━━━━━ Data ━━━━━

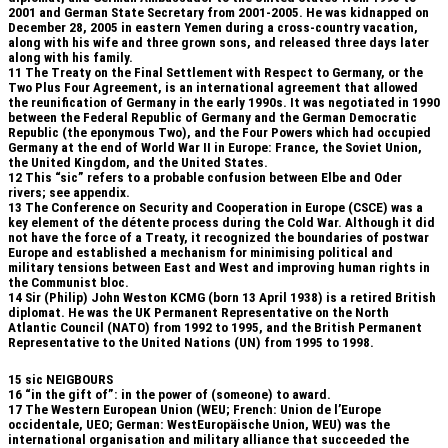
2001 and German State Secretary from 2001-2005. He was kidnapped on
December 28, 2005 in eastern Yemen during a cross-country vacation,
along with his wife and three grown sons, and released three days later
along with his family.
11
The Treaty on the Final Settlement with Respect to Germany, or the
Two Plus Four Agreement, is an international agreement that allowed
the reunification of Germany in the early 1990s. It was negotiated in 1990
between the Federal Republic of Germany and the German Democratic
Republic (the eponymous Two), and the Four Powers which had occupied
Germany at the end of World War II in Europe: France, the Soviet Union,
the United Kingdom, and the United States.
12
This “sic” refers to a probable confusion between Elbe and Oder
rivers; see appendix.
13
The Conference on Security and Cooperation in Europe (CSCE) was a
key element of the détente process during the Cold War. Although it did
not have the force of a Treaty, it recognized the boundaries of postwar
Europe and established a mechanism for minimising political and
military tensions between East and West and improving human rights in
the Communist bloc.
14
Sir (Philip) John Weston KCMG (born 13 April 1938) is a retired British
diplomat. He was the UK Permanent Representative on the North
Atlantic Council (NATO) from 1992 to 1995, and the British Permanent
Representative to the United Nations (UN) from 1995 to 1998.
15 sic NEIGBOURS
16 “in the gift of”: in the power of (someone) to award.
17 The Western European Union (WEU; French: Union de l’Europe
occidentale, UEO; German: WestEuropäische Union, WEU) was the
international organisation and military alliance that succeeded the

━━━━━

### Work item
The lines to write out are those from the first line of the listing above through the line bearing "occidentale, UEO; German: WestEuropäische", both included, copied exactly with pictures dropped.

### Written solution
2001 and German State Secretary from 2001-2005. He was kidnapped on
December 28, 2005 in eastern Yemen during a cross-country vacation,
along with his wife and three grown sons, and released three days later
along with his family.
11
The Treaty on the Final Settlement with Respect to Germany, or the
Two Plus Four Agreement, is an international agreement that allowed
the reunification of Germany in the early 1990s. It was negotiated in 1990
between the Federal Republic of Germany and the German Democratic
Republic (the eponymous Two), and the Four Powers which had occupied
Germany at the end of World War II in Europe: France, the Soviet Union,
the United Kingdom, and the United States.
12
This “sic” refers to a probable confusion between Elbe and Oder
rivers; see appendix.
13
The Conference on Security and Cooperation in Europe (CSCE) was a
key element of the détente process during the Cold War. Although it did
not have the force of a Treaty, it recognized the boundaries of postwar
Europe and established a mechanism for minimising political and
military tensions between East and West and improving human rights in
the Communist bloc.
14
Sir (Philip) John Weston KCMG (born 13 April 1938) is a retired British
diplomat. He was the UK Permanent Representative on the North
Atlantic Council (NATO) from 1992 to 1995, and the British Permanent
Representative to the United Nations (UN) from 1995 to 1998.
15 sic NEIGBOURS
16 “in the gift of”: in the power of (someone) to award.
17 The Western European Union (WEU; French: Union de l’Europe
occidentale, UEO; German: WestEuropäische Union, WEU) was the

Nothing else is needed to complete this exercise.